The recommendations stem from the researchers’ collaboration with members of the transgender and diverse community in Nebraska.

“For a long time, no one in the mental health community knew anything about transgender people [needs] “And if anyone showed up, they had to educate their therapist,” Hope said.

Progress was slow but steady. At the time, “people with good hearts … still didn’t really know anything, but at least they’re open and willing to listen,” she said.

“It simply came to our notice then. Now is the time for people to be truly competent and prepared to provide these services – both physical health and mental health. ”

Research efforts began about eight years ago, as TGD customers began appearing in greater numbers at the University’s Rainbow Clinic, which offers mental health services to residents of the Lincoln community who identify as lesbian, gay, bisexual, transgender or queer.

Resources for clinicians are available, but they are largely not based on science or research, Hope said. Most are also based on work in urban coastal areas, which do not reflect the realities of people living in communities with different cultural, social and legal climates.

Consultation with a local member TGD the community confirmed the need.

“He said, ‘The services there are terrible. Didn’t you know that the services are terrible, “Hope said.

She replied, “Well, I said, ‘We can work on this.’

Funding from the National Institutes of Health funds a project to interview clinicians who specialize in TGD services and treatment of community members.

The 12 adaptations of the practice are included in an article in Professional Psychology: Research and Practice and are available on the website of the University’s Psychology Department.

“What we have to do is think carefully, it’s ours TGD customer identity, how it affects the way they interact with the world, and how it affects how the world interacts with them, ”Hope said.

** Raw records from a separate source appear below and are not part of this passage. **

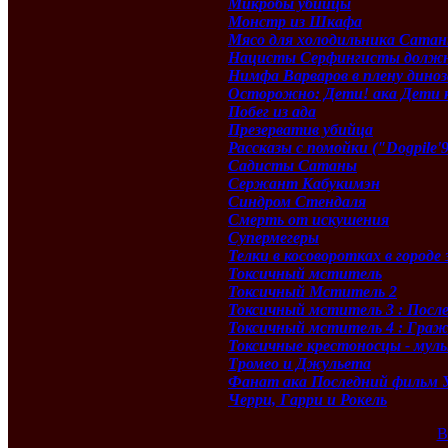
Микробы убийцы
Монстр из Шкафа
Мясо для холодильника Сата
Нацисты Серфингисты должн
Нимфа Варваров в плену диноз
Осторожно: Дети! ака Дети 
Побег из ада
Презерватив убийца
Рассказы с помойки ("Dogpile'
Садисты Сатаны
Сержант Кабукимэн
Синдром Стендаля
Смерть от искушения
Супермегеры
Телки в косоворотках в городе
Токсичный мститель
Токсичный Мститель 2
Токсичный мститель 3 : После
Токсичный мститель 4 : Граж
Токсичные крестоносцы - мул
Тромео и Джульетa
Фанат ака Последний фильм 
Черри, Гарри и Рокель
В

In some cases, this can mean helping customers connect socially with others, finding “affirmative places to go” and dangerous places to avoid. It can also mean helping clients find work, especially in areas like Nebraska, where legal protection is scarce or non-existent.

TGD people may come to therapy in part for gender identity issues, but they may also come for anxiety, depression, or substance abuse. … Part of the therapist’s job is to understand how relevant their gender identity is. It is always appropriate to some extent, but one of the mistakes of therapists is that they either overemphasize it or are uncomfortable, so they ignore it. It’s about finding that balance, “Hope said.

“Everyone has their own journey by gender. There is no standard path. It is possible for someone to start hormone therapy, plan surgery, etc. This has huge consequences. There are people who will not do that. So by being sensitive to what kind of travel people are on, you can help them navigate.

Hope said the research team plans to conduct training and seminars for clinicians, including online training. They will continue to work closely with members of TGD the community to adapt the guidelines.